-- WORK TO BE COMPLETED --
Find every line in the records that holds the string "full". Copy each one.

-- Document layout analysis data --
^^^^^^^^^^^^^^^^
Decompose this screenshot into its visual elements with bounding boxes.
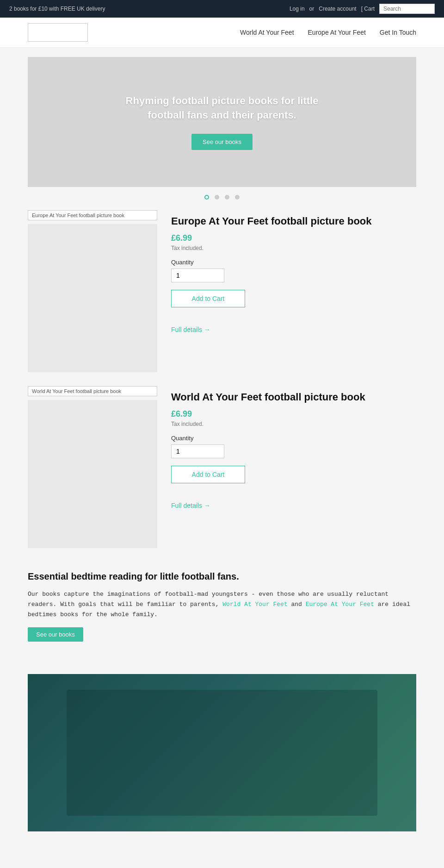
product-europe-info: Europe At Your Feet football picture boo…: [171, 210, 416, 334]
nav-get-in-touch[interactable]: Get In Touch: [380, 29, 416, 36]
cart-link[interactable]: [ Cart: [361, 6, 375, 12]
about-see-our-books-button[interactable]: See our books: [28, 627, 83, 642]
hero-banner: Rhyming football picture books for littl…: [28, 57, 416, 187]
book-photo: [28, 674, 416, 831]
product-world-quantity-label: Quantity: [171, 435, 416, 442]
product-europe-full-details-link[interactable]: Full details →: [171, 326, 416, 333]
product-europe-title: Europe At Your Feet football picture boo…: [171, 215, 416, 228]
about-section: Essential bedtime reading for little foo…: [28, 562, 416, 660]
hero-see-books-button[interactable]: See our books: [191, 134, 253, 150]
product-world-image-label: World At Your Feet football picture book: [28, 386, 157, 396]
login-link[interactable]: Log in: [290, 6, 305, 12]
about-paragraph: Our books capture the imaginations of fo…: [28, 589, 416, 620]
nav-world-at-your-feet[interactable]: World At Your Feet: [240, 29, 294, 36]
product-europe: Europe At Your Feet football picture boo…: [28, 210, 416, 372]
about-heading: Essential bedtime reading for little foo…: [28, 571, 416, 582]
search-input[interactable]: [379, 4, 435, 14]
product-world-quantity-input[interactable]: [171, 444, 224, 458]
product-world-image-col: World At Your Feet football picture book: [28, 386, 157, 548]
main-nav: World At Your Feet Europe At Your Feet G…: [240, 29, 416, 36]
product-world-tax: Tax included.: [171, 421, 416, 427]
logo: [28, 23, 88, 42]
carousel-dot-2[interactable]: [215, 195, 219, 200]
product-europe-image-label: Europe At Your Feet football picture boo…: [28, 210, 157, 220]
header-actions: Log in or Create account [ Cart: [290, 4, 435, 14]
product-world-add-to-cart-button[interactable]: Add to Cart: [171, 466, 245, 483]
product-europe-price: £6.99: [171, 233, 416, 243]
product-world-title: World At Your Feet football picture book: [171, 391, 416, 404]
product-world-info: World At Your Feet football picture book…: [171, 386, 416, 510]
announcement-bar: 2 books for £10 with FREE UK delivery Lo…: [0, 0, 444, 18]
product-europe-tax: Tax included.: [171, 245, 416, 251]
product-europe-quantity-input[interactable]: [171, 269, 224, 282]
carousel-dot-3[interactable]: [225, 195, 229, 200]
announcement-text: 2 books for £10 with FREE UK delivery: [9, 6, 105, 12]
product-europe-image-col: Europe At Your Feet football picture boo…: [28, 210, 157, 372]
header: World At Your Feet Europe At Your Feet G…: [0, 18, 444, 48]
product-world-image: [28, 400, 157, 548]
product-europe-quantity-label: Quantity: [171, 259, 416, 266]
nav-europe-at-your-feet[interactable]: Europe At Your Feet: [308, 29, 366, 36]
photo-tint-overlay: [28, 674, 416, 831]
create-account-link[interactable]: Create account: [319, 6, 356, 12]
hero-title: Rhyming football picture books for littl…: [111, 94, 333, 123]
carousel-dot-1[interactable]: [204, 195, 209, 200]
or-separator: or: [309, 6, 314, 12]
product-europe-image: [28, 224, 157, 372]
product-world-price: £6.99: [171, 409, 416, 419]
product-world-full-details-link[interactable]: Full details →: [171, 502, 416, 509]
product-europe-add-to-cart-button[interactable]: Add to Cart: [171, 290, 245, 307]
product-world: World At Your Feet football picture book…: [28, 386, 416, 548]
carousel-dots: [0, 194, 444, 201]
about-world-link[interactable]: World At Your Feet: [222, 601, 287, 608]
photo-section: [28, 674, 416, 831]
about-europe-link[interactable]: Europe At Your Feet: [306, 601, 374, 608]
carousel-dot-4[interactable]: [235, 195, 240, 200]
^^^^^^^^^^^^^^^^
-- RESPONSE TO THE EXERCISE --
product-europe-full-details-link[interactable]: Full details →: [171, 326, 416, 333]
product-world-full-details-link[interactable]: Full details →: [171, 502, 416, 509]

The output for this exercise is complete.